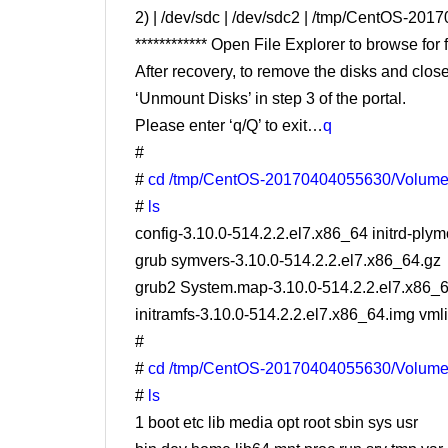
2) | /dev/sdc | /dev/sdc2 | /tmp/CentOS-2
************ Open File Explorer to browse for fi
After recovery, to remove the disks and close
‘Unmount Disks’ in step 3 of the portal.
Please enter ‘q/Q’ to exit…
q
#
#
cd /tmp/CentOS-20170404055630/Volum
#
ls
config-3.10.0-514.2.2.el7.x86_64 initrd-ply
grub symvers-3.10.0-514.2.2.el7.x86_64.gz
grub2 System.map-3.10.0-514.2.2.el7.x86_
initramfs-3.10.0-514.2.2.el7.x86_64.img vml
#
#
cd /tmp/CentOS-20170404055630/Volum
#
ls
1 boot etc lib media opt root sbin sys usr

───

> **How to complete this task**
Images are not wanted in the copy. Please print the material above exactly.

> **Solution to this exercise**
2) | /dev/sdc | /dev/sdc2 | /tmp/CentOS-2
************ Open File Explorer to browse for fi
After recovery, to remove the disks and close
‘Unmount Disks’ in step 3 of the portal.
Please enter ‘q/Q’ to exit…
q
#
#
cd /tmp/CentOS-20170404055630/Volum
#
ls
config-3.10.0-514.2.2.el7.x86_64 initrd-ply
grub symvers-3.10.0-514.2.2.el7.x86_64.gz
grub2 System.map-3.10.0-514.2.2.el7.x86_
initramfs-3.10.0-514.2.2.el7.x86_64.img vml
#
#
cd /tmp/CentOS-20170404055630/Volum
#
ls
1 boot etc lib media opt root sbin sys usr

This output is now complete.